I find this to be a somewhat important issue.  If there weren't so
many polymorphic functions it wouldn't be as big of a problem.

The only reason the first argument of == should be a String is because
the second argument is (or alternatively 2nd should be Char, etc.).
For polymorphic functions, in which the type of one argument is fixed
by another, I think the error message should ideally point out how the
compiler is getting expected/inferred types.  E.g.

  Couldn't match expected type `Char' against inferred type `[Char]'
  Type of [first argument] to `==' must match type of [second argument]

 where [first|second argument] is filled in with the appropriate expressions.

I've become somewhat adept at figuring this out, but I think it would
be helpful for those who haven't experienced it before.

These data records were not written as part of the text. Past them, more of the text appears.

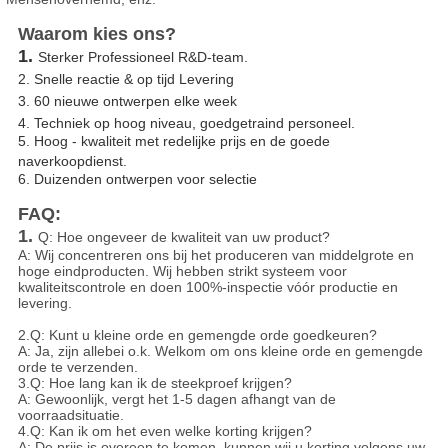
Waarom kies ons?
1.
Sterker Professioneel R&D-team.
2. Snelle reactie & op tijd Levering
3. 60 nieuwe ontwerpen elke week
4. Techniek op hoog niveau, goedgetraind personeel.
5. Hoog - kwaliteit met redelijke prijs en de goede
naverkoopdienst.
6. Duizenden ontwerpen voor selectie
FAQ:
1.
Q: Hoe ongeveer de kwaliteit van uw product?
A: Wij concentreren ons bij het produceren van middelgrote en
hoge eindproducten. Wij hebben strikt systeem voor
kwaliteitscontrole en doen 100%-inspectie vóór productie en
levering.
2.Q: Kunt u kleine orde en gemengde orde goedkeuren?
A: Ja, zijn allebei o.k. Welkom om ons kleine orde en gemengde
orde te verzenden.
3.Q: Hoe lang kan ik de steekproef krijgen?
A: Gewoonlijk, vergt het 1-5 dagen afhangt van de
voorraadsituatie.
4.Q: Kan ik om het even welke korting krijgen?
A: De prijs is overeen te komen, kunnen wij u korting volgens uw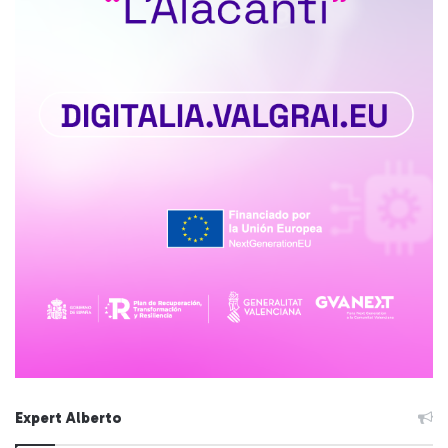
Expert Alberto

A related issue is with multiple function definitions.  Here's a short example:

foo n = ...
  where
  bar (Just a)   = return $ somefunc a
  bar (Nothing) = somefunc n
  a = otherfunc

assume that 'a' and 'n' have the same type.  Now the type checker
won't allow bar, because the two definitions have differing types.
GHC's error message would ideally state that the definitions for 'bar'
have differing types, but instead we get a message about mismatched
types within one of the definitions.

I know this example is rather contrived, but I don't have any real
code to hand because I've fixed it already.  You get a better message
if you give a type signature for 'bar', but that requires lexical
scoping (at least in my case), which means the code would no longer be
Haskell98 (which it otherwise is IIRC).